Tuesday, March 13, 2012
Thoughts of Mom
My mom passed away six months ago today, Tuesday, September 13, 2011. There isn't a day that goes by that I don't still shed a few tears thinking about her lovely, gentle but profound presence in my life. Today, I think back to my childhood growing up in the country and Mom's many ways of celebrating spring. Mom had never lived in the country before she married my dad but she fully embraced the experience. She loved nature and she found many ways to honor the rhythm of the seasons by bringing elements of nature indoors. In spring and early summer, you couldn't enter a room in our home without getting a heavenly whiff of blossoms. For weeks, Mom would fill antique pitchers and vases with a rotation of sprigs of forsythia bush, flowering current, lavender and white lilacs, and the vintage pink roses of my paternal grandmother's bush from our yard. Right around our May birthdays (which were four days apart), we would pick big bouquets of lilies of the valley, which I believe produce one of the loveliest of all scents.
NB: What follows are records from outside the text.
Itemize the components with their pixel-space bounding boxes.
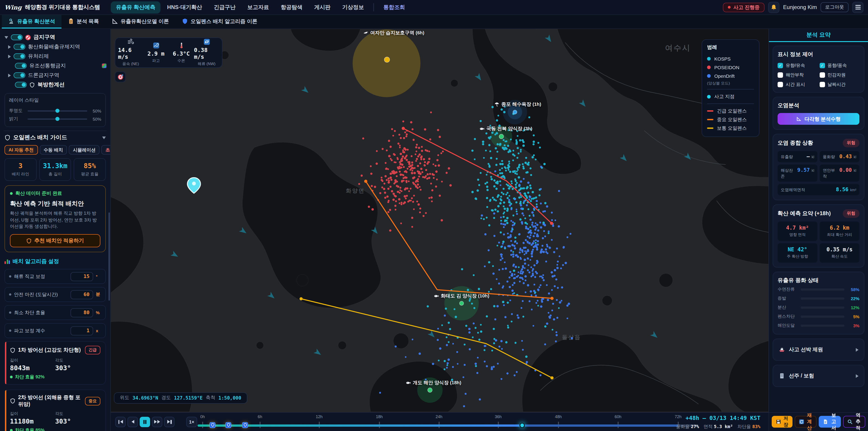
chevron-down-icon[interactable] [4, 36, 8, 39]
report-button[interactable]: 보고서 [819, 416, 841, 428]
chevron-down-icon[interactable] [102, 136, 106, 139]
display-checkbox-2[interactable]: 해안부착 [778, 72, 817, 78]
layer-toggle[interactable] [11, 34, 23, 40]
pollution-metric-1: 풍화량0.43kl [819, 151, 860, 162]
fence-deploy-marker-2[interactable] [242, 422, 248, 428]
legend-line-swatch [707, 127, 713, 129]
timeline-remaining [522, 424, 678, 427]
fence-mode-0[interactable]: AI 자동 추천 [4, 145, 38, 155]
slider-track[interactable] [28, 118, 87, 120]
notifications-button[interactable] [768, 2, 780, 13]
recalculate-button[interactable]: 재계산 [795, 416, 817, 428]
nav-item-1[interactable]: HNS·대기확산 [162, 1, 207, 13]
nav-item-7[interactable]: 통합조회 [378, 1, 410, 13]
slider-track[interactable] [28, 110, 87, 112]
action-button-row: 저장재계산보고서역추적 [769, 412, 868, 431]
defense-metric: 길이8043m [10, 358, 55, 372]
forecast-metric-1: 6.2 km최대 확산 거리 [819, 221, 860, 241]
tab-1[interactable]: 분석 목록 [61, 15, 105, 29]
palette-icon[interactable] [102, 63, 107, 68]
display-checkbox-0[interactable]: ✓유향/유속 [778, 62, 817, 69]
fence-deploy-marker-0[interactable] [210, 422, 215, 428]
slider-value: 50% [90, 108, 101, 113]
playback-speed-button[interactable]: 1× [186, 417, 197, 427]
backtrack-button[interactable]: 역추적 [843, 416, 865, 428]
block-efficiency: 차단 효율 92% [10, 374, 100, 380]
display-checkbox-1[interactable]: ✓풍향/풍속 [819, 62, 860, 69]
timeline-playhead[interactable] [520, 423, 525, 428]
metric-value: 0.00 [839, 167, 852, 173]
metric-label: 연안부착 [823, 168, 837, 180]
forecast-metric-3: 0.35 m/s확산 속도 [819, 243, 860, 263]
nav-item-2[interactable]: 긴급구난 [209, 1, 241, 13]
forecast-summary-card: 확산 예측 요약 (+18h)위험4.7 km²영향 면적6.2 km최대 확산… [773, 204, 864, 268]
locate-incident-button[interactable] [115, 71, 126, 82]
timeline-stat: 차단율 83% [737, 423, 761, 430]
nav-item-5[interactable]: 게시판 [309, 1, 336, 13]
polygon-analysis-button[interactable]: 다각형 분석수행 [778, 113, 860, 125]
chevron-right-icon[interactable] [8, 55, 11, 58]
tab-0[interactable]: 유출유 확산분석 [2, 15, 61, 29]
weather-metric-2: 6.3°C수온 [168, 42, 194, 63]
fence-guide-header[interactable]: 오일펜스 배치 가이드 [4, 134, 106, 142]
left-sidebar: 금지구역황산화물배출규제지역유처리제유조선통행금지드론금지구역북방한계선 레이어… [0, 29, 111, 431]
nav-item-0[interactable]: 유출유 확산예측 [111, 1, 160, 13]
ruler-white-icon [796, 116, 802, 122]
display-checkbox-5[interactable]: 날짜시간 [819, 81, 860, 88]
layer-label[interactable]: 유조선통행금지 [29, 62, 66, 69]
fence-mode-3[interactable]: 초기화 [101, 145, 111, 155]
logout-button[interactable]: 로그아웃 [820, 2, 848, 12]
layer-label[interactable]: 유처리제 [28, 53, 49, 60]
nav-item-6[interactable]: 기상정보 [337, 1, 369, 13]
chevron-right-icon [856, 348, 859, 351]
tab-3[interactable]: 오일펜스 배치 알고리즘 이론 [175, 15, 264, 29]
layer-label[interactable]: 금지구역 [33, 33, 55, 41]
save-button[interactable]: 저장 [772, 416, 792, 428]
menu-button[interactable] [852, 2, 864, 13]
skip-end-button[interactable] [164, 417, 175, 427]
map-canvas[interactable]: 여수시화양면돌산읍 14.6 m/s풍속 (NE)2.9 m파고6.3°C수온0… [111, 29, 769, 412]
apply-plan-button[interactable]: 추천 배치안 적용하기 [10, 234, 100, 247]
layer-toggle[interactable] [13, 72, 25, 78]
setting-input[interactable]: 60 [70, 290, 93, 299]
slider-knob[interactable] [55, 109, 59, 113]
tab-2[interactable]: 유출유확산모델 이론 [105, 15, 175, 29]
setting-input[interactable]: 15 [70, 272, 93, 281]
display-checkbox-4[interactable]: 시간 표시 [778, 81, 817, 88]
timeline-tick-label: 18h [376, 414, 383, 419]
layer-label[interactable]: 드론금지구역 [28, 72, 59, 79]
bar-value: 22% [848, 296, 860, 301]
layer-toggle[interactable] [13, 53, 25, 59]
collapsed-header-1[interactable]: 선주 / 보험 [778, 370, 860, 382]
layer-toggle[interactable] [15, 82, 27, 88]
chevron-right-icon[interactable] [8, 45, 11, 49]
slider-knob[interactable] [55, 117, 59, 121]
sidebar-scrollbar[interactable] [108, 212, 110, 301]
skip-start-button[interactable] [115, 417, 126, 427]
layer-toggle[interactable] [15, 63, 27, 69]
timeline-tick-label: 24h [436, 414, 442, 419]
bar-value: 58% [848, 287, 860, 292]
setting-label: 안전 마진 (도달시간) [14, 291, 68, 298]
chevron-right-icon[interactable] [8, 73, 11, 77]
style-slider-row-0: 투명도50% [9, 107, 101, 115]
setting-input[interactable]: 80 [70, 308, 93, 317]
layer-toggle[interactable] [13, 44, 25, 50]
nav-item-4[interactable]: 항공탐색 [276, 1, 307, 13]
report-icon [823, 419, 829, 425]
fence-deploy-marker-1[interactable] [225, 422, 231, 428]
display-checkbox-3[interactable]: 민감자원 [819, 72, 860, 78]
defense-metric: 각도303° [55, 411, 100, 425]
collapsed-header-0[interactable]: 사고 선박 제원 [778, 343, 860, 356]
fence-mode-1[interactable]: 수동 배치 [39, 145, 67, 155]
weathering-title: 유출유 풍화 상태 [778, 277, 860, 284]
bar-track [801, 288, 844, 291]
nav-item-3[interactable]: 보고자료 [242, 1, 274, 13]
step-back-button[interactable] [127, 417, 138, 427]
pause-button[interactable] [140, 417, 150, 427]
fast-forward-button[interactable] [152, 417, 162, 427]
fence-mode-2[interactable]: 시뮬레이션 [69, 145, 100, 155]
setting-input[interactable]: 1 [70, 326, 93, 335]
layer-label[interactable]: 황산화물배출규제지역 [28, 43, 80, 50]
layer-label[interactable]: 북방한계선 [37, 81, 65, 89]
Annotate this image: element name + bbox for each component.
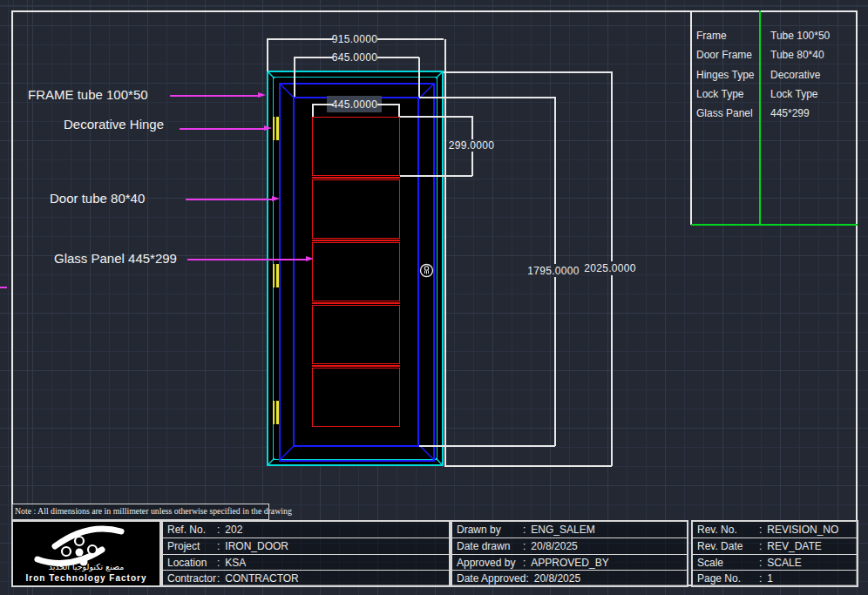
dim-645-line-left[interactable] [294,57,333,58]
annotation-hinge-leader[interactable] [180,128,265,130]
title-label: Rev. No. [697,522,759,538]
dim-299-line-bottom[interactable] [471,152,473,176]
glass-panel-4[interactable] [312,305,400,364]
annotation-glass-label[interactable]: Glass Panel 445*299 [54,251,177,266]
colon: : [217,522,220,538]
dim-299-ext-top[interactable] [400,116,472,118]
glass-panel-5[interactable] [312,368,400,427]
annotation-frame-arrow [258,92,266,98]
dim-299-ext-bottom[interactable] [400,175,472,177]
colon: : [526,571,528,586]
dim-445-line-left[interactable] [312,104,333,105]
glass-panel-3[interactable] [312,242,400,301]
dim-445-ext-right[interactable] [398,105,400,117]
title-row-project: Project:IRON_DOOR [163,538,449,553]
dim-1795-text[interactable]: 1795.0000 [527,265,579,277]
dim-2025-ext-bottom[interactable] [444,465,612,467]
annotation-frame-leader[interactable] [170,95,259,97]
hinge-middle[interactable] [273,264,279,287]
dim-1795-ext-bottom[interactable] [419,445,555,447]
dim-2025-text[interactable]: 2025.0000 [584,262,635,274]
title-label: Date drawn [457,538,523,554]
title-row-rev-date: Rev. Date:REV_DATE [693,538,857,553]
dim-915-line-right[interactable] [377,38,444,40]
spec-row: Lock Type Lock Type [691,85,857,105]
dim-2025-ext-top[interactable] [444,71,612,73]
title-value: SCALE [767,555,801,571]
dim-2025-line-top[interactable] [611,71,613,261]
logo-arabic-text: مصنع تكنولوجيا الحديد [13,562,159,571]
colon: : [523,555,526,571]
title-row-date-approved: Date Approved:20/8/2025 [452,570,687,585]
dim-1795-ext-top[interactable] [419,97,555,98]
glass-panel-2[interactable] [312,179,400,239]
title-label: Date Approved [457,571,526,586]
title-value: IRON_DOOR [225,538,288,554]
glass-divider [312,177,400,179]
dim-2025-line-bottom[interactable] [611,275,613,466]
spec-label: Lock Type [696,88,743,100]
title-label: Rev. Date [697,538,759,554]
annotation-door-arrow [272,196,280,201]
spec-row: Door Frame Tube 80*40 [691,46,857,65]
dim-1795-line-bottom[interactable] [554,277,556,446]
spec-label: Frame [696,30,727,42]
dim-645-ext-right[interactable] [418,57,420,97]
title-value: 1 [767,571,773,586]
annotation-frame-label[interactable]: FRAME tube 100*50 [28,87,148,102]
hinge-bottom[interactable] [273,401,279,424]
dim-445-text[interactable]: 445.0000 [332,98,377,111]
title-row-drawn-by: Drawn by:ENG_SALEM [452,522,687,538]
title-label: Project [167,538,217,554]
title-row-ref-no: Ref. No.:202 [163,522,449,538]
annotation-hinge-arrow [264,125,272,131]
annotation-glass-leader[interactable] [187,259,307,260]
annotation-hinge-label[interactable]: Decorative Hinge [64,117,164,132]
dim-445-line-right[interactable] [377,104,400,105]
title-value: ENG_SALEM [531,522,594,538]
colon: : [217,555,220,571]
colon: : [759,555,762,571]
title-label: Contractor [167,571,217,586]
title-label: Approved by [457,555,523,571]
spec-table-bottom-line[interactable] [691,224,858,226]
spec-value: Lock Type [770,88,817,100]
spec-label: Hinges Type [696,69,755,81]
title-label: Scale [697,555,759,571]
logo-english-text: Iron Technology Factory [13,573,159,583]
note-text: Note : All dimensions are in millimeter … [12,504,268,516]
note-box: Note : All dimensions are in millimeter … [11,504,269,520]
annotation-door-label[interactable]: Door tube 80*40 [50,191,145,206]
title-row-date-drawn: Date drawn:20/8/2025 [452,538,687,553]
spec-table: Frame Tube 100*50 Door Frame Tube 80*40 … [691,27,857,125]
title-value: 202 [225,522,242,538]
annotation-door-leader[interactable] [186,199,273,200]
dim-1795-line-top[interactable] [554,97,556,264]
title-value: REVISION_NO [767,522,838,538]
title-row-location: Location:KSA [163,554,449,570]
dim-915-text[interactable]: 915.0000 [332,33,377,45]
title-row-approved-by: Approved by:APPROVED_BY [452,554,687,570]
glass-panel-1[interactable] [312,117,400,176]
title-row-scale: Scale:SCALE [693,554,857,570]
dim-645-text[interactable]: 645.0000 [332,51,377,64]
dim-915-ext-left[interactable] [267,39,268,71]
logo-box: مصنع تكنولوجيا الحديد Iron Technology Fa… [11,520,161,587]
dim-445-ext-left[interactable] [312,105,314,117]
dim-645-line-right[interactable] [377,57,419,58]
title-value: 20/8/2025 [531,538,577,554]
lock-icon[interactable] [419,263,434,278]
dim-915-line-left[interactable] [267,38,333,40]
title-row-page-no: Page No.:1 [693,570,857,585]
spec-value: Tube 100*50 [770,30,830,42]
door-assembly[interactable] [267,71,444,466]
hinge-top[interactable] [273,117,279,140]
dim-645-ext-left[interactable] [294,57,295,97]
spec-row: Frame Tube 100*50 [691,27,857,46]
dim-299-text[interactable]: 299.0000 [449,139,494,152]
spec-value: Decorative [770,69,820,81]
spec-label: Door Frame [696,49,752,61]
stray-magenta-mark [0,287,7,288]
title-block-right: Rev. No.:REVISION_NO Rev. Date:REV_DATE … [691,520,858,587]
dim-299-line-top[interactable] [471,116,473,139]
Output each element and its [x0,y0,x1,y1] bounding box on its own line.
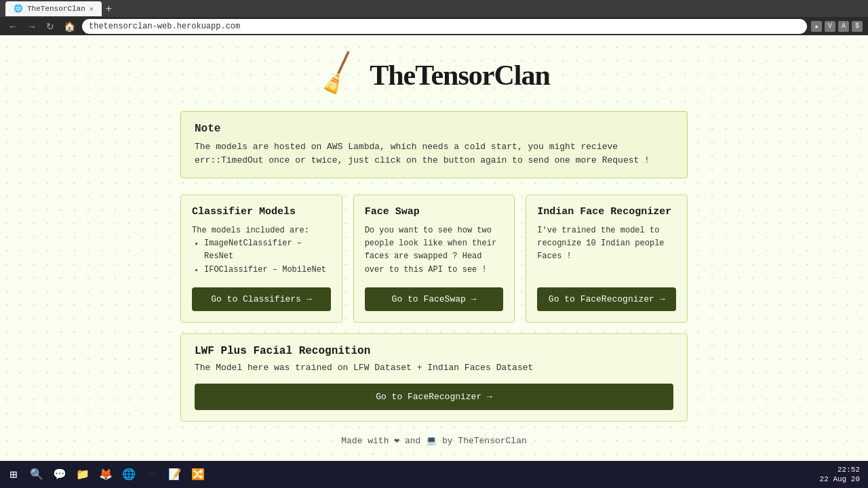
note-box: Note The models are hosted on AWS Lambda… [180,111,688,178]
footer-by: by TheTensorClan [442,436,527,446]
faceswap-card: Face Swap Do you want to see how two peo… [353,195,515,323]
lwf-title: LWF Plus Facial Recognition [195,345,673,357]
taskbar-edge[interactable]: 🌐 [118,464,140,485]
new-tab-button[interactable]: + [102,3,116,15]
home-button[interactable]: 🏠 [61,20,78,33]
classifier-intro: The models included are: [192,226,309,235]
tab-title: TheTensorClan [27,5,85,13]
taskbar-cortana[interactable]: 💬 [49,464,71,485]
lwf-body: The Model here was trained on LFW Datase… [195,363,673,373]
faceswap-card-body: Do you want to see how two people look l… [365,224,504,277]
forward-button[interactable]: → [24,20,39,33]
go-to-facerecognizer-wide-button[interactable]: Go to FaceRecognizer → [195,384,673,410]
start-button[interactable]: ⊞ [3,464,24,485]
broom-icon: 🧹 [313,49,364,100]
classifier-card-body: The models included are: ImageNetClassif… [192,224,331,277]
footer-laptop-icon: 💻 [426,436,437,446]
footer-heart-icon: ❤ [394,436,399,446]
browser-chrome: 🌐 TheTensorClan ✕ + ← → ↻ 🏠 thetensorcla… [0,0,868,35]
url-bar[interactable]: thetensorclan-web.herokuapp.com [82,19,807,34]
footer-made-with: Made with [341,436,394,446]
facerecognizer-card-body: I've trained the model to recognize 10 I… [537,224,676,277]
classifier-item-2: IFOClassifier – MobileNet [204,264,331,277]
toolbar-icon-1[interactable]: ★ [811,21,822,32]
footer: Made with ❤ and 💻 by TheTensorClan [180,435,688,446]
tab-favicon: 🌐 [14,4,23,13]
note-title: Note [195,123,673,135]
note-text: The models are hosted on AWS Lambda, whi… [195,140,673,167]
site-header: 🧹 TheTensorClan [180,56,688,95]
taskbar-vscode[interactable]: 📝 [164,464,186,485]
page-content: 🧹 TheTensorClan Note The models are host… [170,35,698,473]
clock-date: 22 Aug 20 [820,474,860,484]
taskbar: ⊞ 🔍 💬 📁 🦊 🌐 ⌨ 📝 🔀 22:52 22 Aug 20 [0,461,868,488]
toolbar-icon-2[interactable]: V [825,21,835,32]
tab-bar: 🌐 TheTensorClan ✕ + [0,0,868,17]
footer-and: and [405,436,420,446]
taskbar-terminal[interactable]: ⌨ [141,464,163,485]
go-to-faceswap-button[interactable]: Go to FaceSwap → [365,287,504,311]
active-tab[interactable]: 🌐 TheTensorClan ✕ [5,1,102,16]
back-button[interactable]: ← [5,20,20,33]
taskbar-firefox[interactable]: 🦊 [95,464,117,485]
refresh-button[interactable]: ↻ [43,20,57,33]
go-to-classifiers-button[interactable]: Go to Classifiers → [192,287,331,311]
cards-row: Classifier Models The models included ar… [180,195,688,323]
facerecognizer-card-title: Indian Face Recognizer [537,206,676,218]
lwf-section: LWF Plus Facial Recognition The Model he… [180,333,688,422]
site-title: TheTensorClan [370,59,550,92]
toolbar-icon-4[interactable]: $ [852,21,863,32]
system-clock: 22:52 22 Aug 20 [820,465,860,485]
classifier-card-title: Classifier Models [192,206,331,218]
browser-toolbar-icons: ★ V A $ [811,21,863,32]
system-tray: 22:52 22 Aug 20 [820,465,865,485]
address-bar: ← → ↻ 🏠 thetensorclan-web.herokuapp.com … [0,17,868,35]
taskbar-search[interactable]: 🔍 [26,464,47,485]
taskbar-files[interactable]: 📁 [72,464,94,485]
classifier-item-1: ImageNetClassifier – ResNet [204,237,331,263]
classifier-card: Classifier Models The models included ar… [180,195,342,323]
clock-time: 22:52 [820,465,860,474]
taskbar-git[interactable]: 🔀 [187,464,209,485]
tab-close-icon[interactable]: ✕ [90,5,94,13]
facerecognizer-card: Indian Face Recognizer I've trained the … [526,195,688,323]
go-to-facerecognizer-button[interactable]: Go to FaceRecognizer → [537,287,676,311]
faceswap-card-title: Face Swap [365,206,504,218]
toolbar-icon-3[interactable]: A [838,21,849,32]
url-text: thetensorclan-web.herokuapp.com [89,22,240,31]
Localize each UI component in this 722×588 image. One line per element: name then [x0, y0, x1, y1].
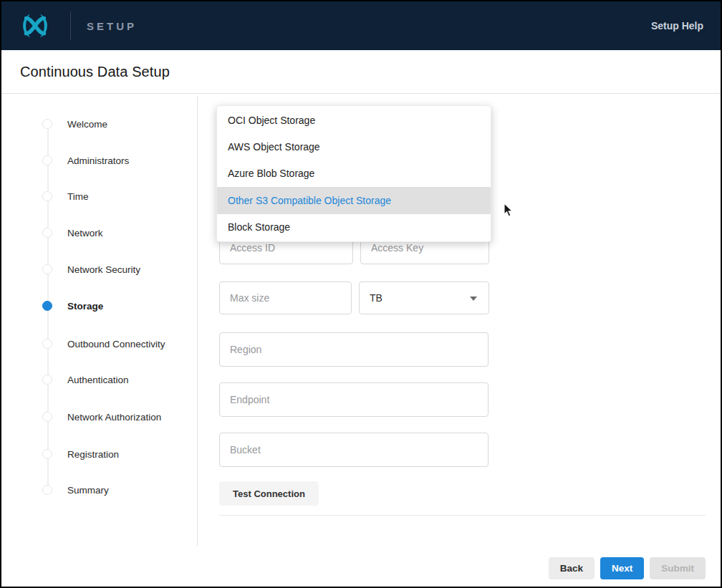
step-circle-icon	[42, 155, 52, 165]
dropdown-option-other-s3-compatible[interactable]: Other S3 Compatible Object Storage	[217, 187, 491, 213]
max-size-input[interactable]	[219, 281, 352, 314]
step-registration[interactable]: Registration	[42, 448, 119, 461]
section-divider	[219, 515, 706, 516]
dropdown-option-azure-blob-storage[interactable]: Azure Blob Storage	[217, 160, 491, 187]
step-outbound-connectivity[interactable]: Outbound Connectivity	[42, 337, 165, 350]
footer-actions: Back Next Submit	[549, 557, 706, 579]
step-circle-icon	[42, 339, 52, 349]
delphix-logo-icon	[14, 11, 56, 40]
step-label: Network Security	[67, 264, 140, 275]
header-divider	[70, 11, 71, 40]
step-label: Outbound Connectivity	[67, 339, 165, 350]
content-area: Welcome Administrators Time Network Netw…	[1, 95, 721, 587]
title-bar: Continuous Data Setup	[1, 50, 721, 94]
step-label: Storage	[67, 301, 103, 312]
step-administrators[interactable]: Administrators	[42, 154, 129, 167]
product-label: SETUP	[87, 20, 137, 32]
step-storage[interactable]: Storage	[42, 299, 103, 312]
page-title: Continuous Data Setup	[20, 64, 170, 80]
step-label: Authentication	[67, 375, 129, 385]
test-connection-button[interactable]: Test Connection	[219, 481, 319, 506]
setup-help-link[interactable]: Setup Help	[651, 1, 703, 50]
arrow-cursor-icon	[504, 203, 514, 221]
step-label: Summary	[67, 485, 109, 496]
step-network[interactable]: Network	[42, 226, 103, 239]
step-network-authorization[interactable]: Network Authorization	[42, 410, 161, 423]
bucket-input[interactable]	[219, 433, 488, 467]
size-unit-value: TB	[370, 292, 382, 304]
next-button[interactable]: Next	[600, 557, 644, 579]
storage-type-dropdown-menu: OCI Object Storage AWS Object Storage Az…	[216, 105, 491, 242]
step-circle-icon	[42, 191, 52, 201]
step-welcome[interactable]: Welcome	[42, 117, 107, 130]
region-input[interactable]	[219, 332, 488, 367]
step-label: Time	[67, 191, 89, 202]
sidebar-divider	[197, 96, 198, 546]
step-label: Registration	[67, 449, 119, 460]
step-circle-icon	[42, 375, 52, 385]
submit-button: Submit	[650, 557, 706, 579]
step-summary[interactable]: Summary	[42, 483, 109, 496]
back-button[interactable]: Back	[549, 557, 595, 579]
dropdown-option-aws-object-storage[interactable]: AWS Object Storage	[217, 133, 491, 160]
step-circle-active-icon	[42, 301, 52, 311]
step-circle-icon	[42, 264, 52, 274]
dropdown-option-oci-object-storage[interactable]: OCI Object Storage	[217, 107, 491, 133]
step-circle-icon	[42, 449, 52, 459]
step-authentication[interactable]: Authentication	[42, 373, 129, 386]
step-circle-icon	[42, 412, 52, 422]
size-unit-select[interactable]: TB	[359, 281, 489, 314]
step-label: Network Authorization	[67, 412, 161, 423]
app-header: SETUP Setup Help	[1, 1, 721, 50]
endpoint-input[interactable]	[219, 382, 488, 417]
step-label: Network	[67, 228, 103, 238]
step-label: Administrators	[67, 155, 129, 166]
chevron-down-icon	[470, 297, 477, 301]
step-time[interactable]: Time	[42, 190, 89, 203]
dropdown-option-block-storage[interactable]: Block Storage	[217, 214, 491, 241]
step-circle-icon	[42, 119, 52, 129]
step-circle-icon	[42, 228, 52, 238]
step-label: Welcome	[67, 119, 107, 130]
app-window: SETUP Setup Help Continuous Data Setup W…	[0, 0, 722, 588]
step-network-security[interactable]: Network Security	[42, 263, 140, 276]
step-circle-icon	[42, 485, 52, 495]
In the early spring, Mom and I would explore our big backyard for signs of wood violets. We didn't like to mow until the carpet of purple and white had been spent. Spring days were also made for searching for the first signs of asparagus on our property. On a day like today -- warm and sunny -- Mom would wash, press and rehang curtains. Linens would hang on the clothesline. Windows would be opened to bring fresh air in. And then there would be time for play, as she would swing one end of a big rope tied to the fence, so I could jump and jump and jump. Mom was a spring person in every way. I miss her light heart, easy smile and soothing voice. Mom, this lovely spring-like day was made for you.